ものすごく鮮明に覚えている初夢。こんな年も珍しい。今年は正念寺に滞在しているから、きっと特別な夢に違いない。

そうか、あれはドリー
なのか?

こうやって、大好きな映画『ハロー・ドーリー』を載せたが、かの世話好き仲人役ドリー・リーバイになっていたわけはないし、現在のバーブラにお目見えできたわけでもない。お熱なジーン・ケリーが監督した映画のセットに入り込んだわけでもないし、ルイ・アームストロングとデュエットができたわけでも、アイリーン・シャラフ渾身のゴージャスドレスを身に纏えたわけでもない。

初夢の舞台やキャストは全て、私の現実世界そのままリアル仕様(笑)ストーリーは素っ頓狂なコメディーながら、リアルなキャスト揃いで妙にリアリティーのある映像に仕上がった。

では、いったいなにがドーリー・リーバイなのか。

自身のキャラ設定

あの立ち居振る舞いは、今思うとドリーでしかなかった。普段どちらかと言えばゆったりマイペースな自分が、ドーリーまがいのシャキシャキキャラになっていた(え、もしかして憧れてるの?)のは信じがたい。

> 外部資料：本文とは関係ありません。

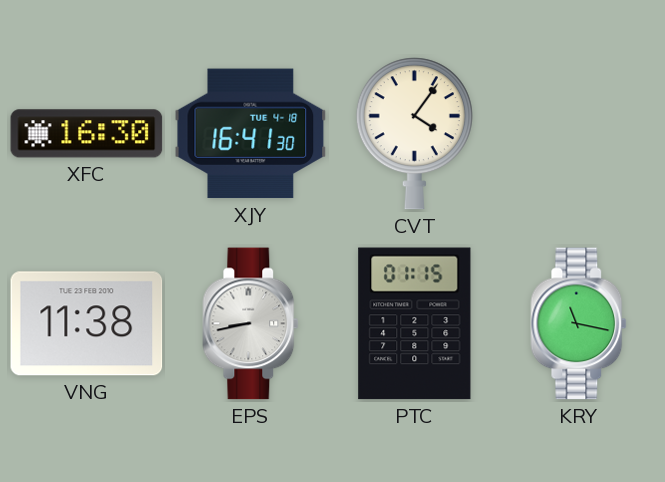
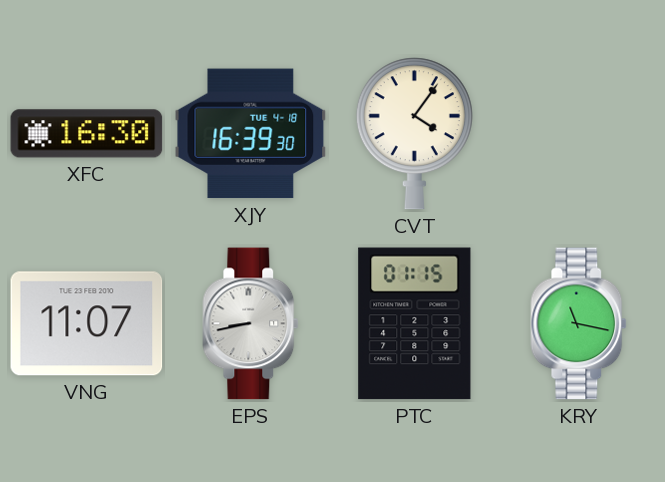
XJY: 16:41 -> 16:39
VNG: 11:38 -> 11:07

そこらの喜劇より面白いのではないかと思うスクリプトのおかげで、思い返しては新年からニンマリしている。そうだ、こういうニンマリできる夢を待っていた。詳細なストーリーは心の中にしまっておくことにする。

1969年のドリー・リーバイ

思いがけず『ハロー・ドーリー』を思い出し、新年一発目の映画はこれを見返すことにした。

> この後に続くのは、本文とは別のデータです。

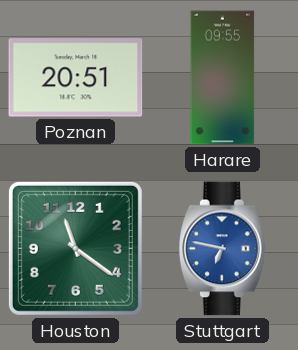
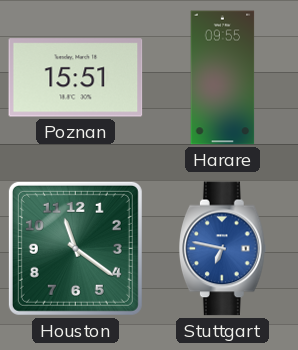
Poznan: 20:51 -> 15:51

オープニングからして大好きなのだが、この映画のサントラを聴くとき、私はいつもニューヨークにトリップする。捨て曲なしのこのサントラは多分この先も聴き続けるだろう。60年代バーブラの歌声はニューヨークやロサンゼルスに軽々と連れていってくれる。旅の最中にウォークマンで聴いたのが懐かしい。夜中に鳴り響くNYPDのサイレンをバックグラウンドに、マンハッタンビル街の一室で、ヘッドフォンから聴こえてくるバーブラの声。この時を待っていた。至高の瞬間だった。

そして、見返して再認識するジーンの影。もちろんジーンの姿はスクリーンに映らないが、”これぞジーン”といった感じの演出は彼の面影、スタイルを至るところに感じることができる。

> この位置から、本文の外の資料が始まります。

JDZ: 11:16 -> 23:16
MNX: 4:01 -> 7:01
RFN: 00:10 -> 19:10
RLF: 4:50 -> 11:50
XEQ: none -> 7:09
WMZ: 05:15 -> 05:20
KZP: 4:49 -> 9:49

もともとのブロードウェーバージョンは観たことがなく、69年バーブラドーリーしか知らないので、この役どころが適任なのかどうかは判断しかねるが(未亡人の役どころにしては若すぎる等は言われていたそう)、純粋にこの役のバーブラの演技は最高におもしろい(いつも彼女はおもしろい)。彼女の前作『ファニー・ガール』もそうだが、唯一無二の60年代バーブラの歌声は聞き惚れる。

ジーンが監督だったことで、往年MGM作品のような空気感も残っている。私が往年MGMミュージカルに一目置いているのは、どの場面を切り取っても絵画のような美しさを残していること。これは完全に好みの問題だが、フリードユニットでミネリ監督が最高だ。あの原色パラダイスが現代日本でウケるのかどうかは疑問だが、あれこそ芸術だ!と拍手を送りたくなる作品ばかりなのだ。

話を戻して、ドリー・リーバイ。10、20代で観たときは、おせっかいすぎるキャラと強引なストーリー展開に??だったわけだが、30代で見るドリーは愛らしくどこか憎めないキャラにほっこり。てなわけで、見る年代や回数で変わってきた作品のイメージにまた新たな楽しみを知ってしまった。

ジュディーとバーブラは不動のレジェンドだが、どこか不安定なミアの演技に親近感がわくこともある。けれど、やはり憧れるべきは凛としてかっこいい優等生のジュリーだよな、なんて思い返す。そうだ次は彼女の『モダン・ミリー』でも観ようかな。これもまたオープニングから引き込まれてしまうのだ。